* **YOUR GOAL**: An image-free, verbatim transcription of the records is the expected result.

Collection entries:
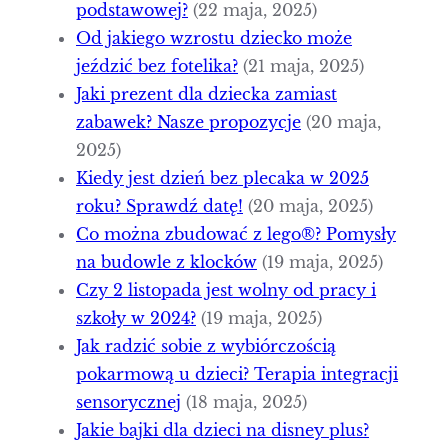
podstawowej?
(22 maja, 2025)
Od jakiego wzrostu dziecko może
jeździć bez fotelika?
(21 maja, 2025)
Jaki prezent dla dziecka zamiast
zabawek? Nasze propozycje
(20 maja,
2025)
Kiedy jest dzień bez plecaka w 2025
roku? Sprawdź datę!
(20 maja, 2025)
Co można zbudować z lego®? Pomysły
na budowle z klocków
(19 maja, 2025)
Czy 2 listopada jest wolny od pracy i
szkoły w 2024?
(19 maja, 2025)
Jak radzić sobie z wybiórczością
pokarmową u dzieci? Terapia integracji
sensorycznej
(18 maja, 2025)
Jakie bajki dla dzieci na disney plus?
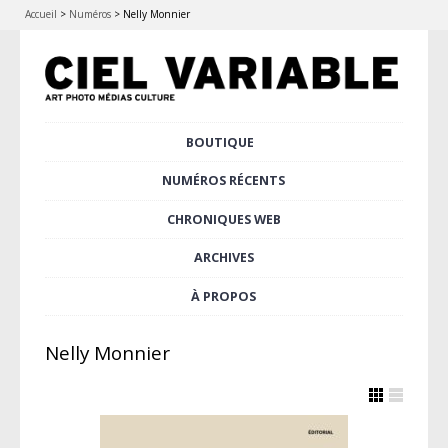
Accueil
>
Numéros
>
Nelly Monnier
Aller
BOUTIQUE
Menu principal
au
contenu
NUMÉROS RÉCENTS
principal
CHRONIQUES WEB
ARCHIVES
À PROPOS
Nelly Monnier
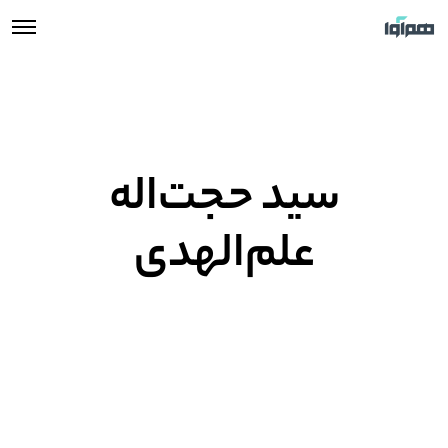
سید حجت‌اله
علم‌الهدی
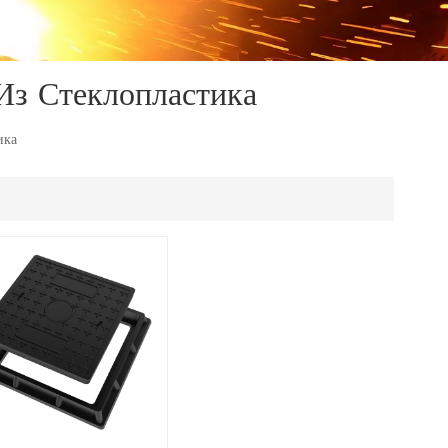
Из Стеклопластика
ика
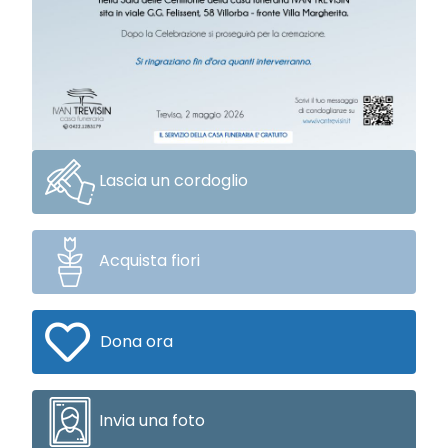
Lascia un cordoglio
Acquista fiori
Dona ora
Invia una foto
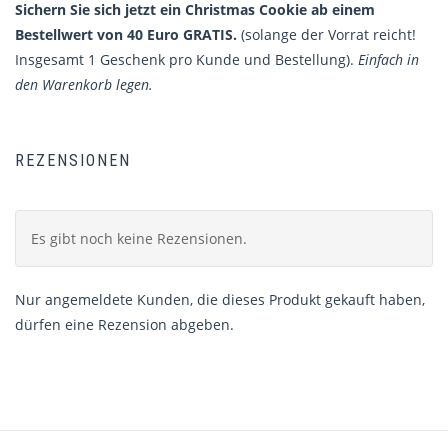
Sichern Sie sich jetzt ein Christmas Cookie ab einem
Bestellwert von 40 Euro GRATIS.
(solange der Vorrat reicht!
Insgesamt 1 Geschenk pro Kunde und Bestellung).
Einfach in
den Warenkorb legen.
REZENSIONEN
Es gibt noch keine Rezensionen.
Nur angemeldete Kunden, die dieses Produkt gekauft haben,
dürfen eine Rezension abgeben.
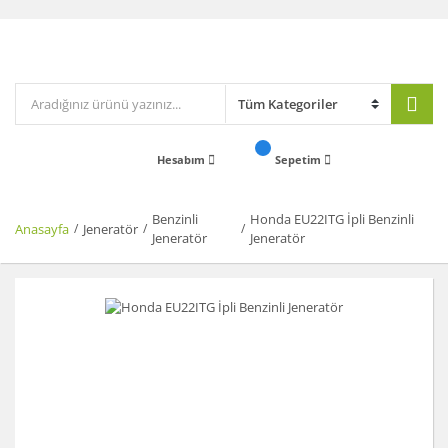
Hesabım
Sepetim
Benzinli
Honda EU22ITG İpli Benzinli
Anasayfa
Jeneratör
Jeneratör
Jeneratör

* **YOUR SOLUTION**:
podstawowej?
(22 maja, 2025)
Od jakiego wzrostu dziecko może
jeździć bez fotelika?
(21 maja, 2025)
Jaki prezent dla dziecka zamiast
zabawek? Nasze propozycje
(20 maja,
2025)
Kiedy jest dzień bez plecaka w 2025
roku? Sprawdź datę!
(20 maja, 2025)
Co można zbudować z lego®? Pomysły
na budowle z klocków
(19 maja, 2025)
Czy 2 listopada jest wolny od pracy i
szkoły w 2024?
(19 maja, 2025)
Jak radzić sobie z wybiórczością
pokarmową u dzieci? Terapia integracji
sensorycznej
(18 maja, 2025)
Jakie bajki dla dzieci na disney plus?
Accueil
>
Numéros
>
Nelly Monnier
Aller
BOUTIQUE
Menu principal
au
contenu
NUMÉROS RÉCENTS
principal
CHRONIQUES WEB
ARCHIVES
À PROPOS
Nelly Monnier
سید حجت‌اله
علم‌الهدی
Из Стеклопластика
ика
Lascia un cordoglio
Acquista fiori
Dona ora
Invia una foto
Sichern Sie sich jetzt ein Christmas Cookie ab einem
Bestellwert von 40 Euro GRATIS.
(solange der Vorrat reicht!
Insgesamt 1 Geschenk pro Kunde und Bestellung).
Einfach in
den Warenkorb legen.
REZENSIONEN
Es gibt noch keine Rezensionen.
Nur angemeldete Kunden, die dieses Produkt gekauft haben,
dürfen eine Rezension abgeben.
Hesabım
Sepetim
Benzinli
Honda EU22ITG İpli Benzinli
Anasayfa
Jeneratör
Jeneratör
Jeneratör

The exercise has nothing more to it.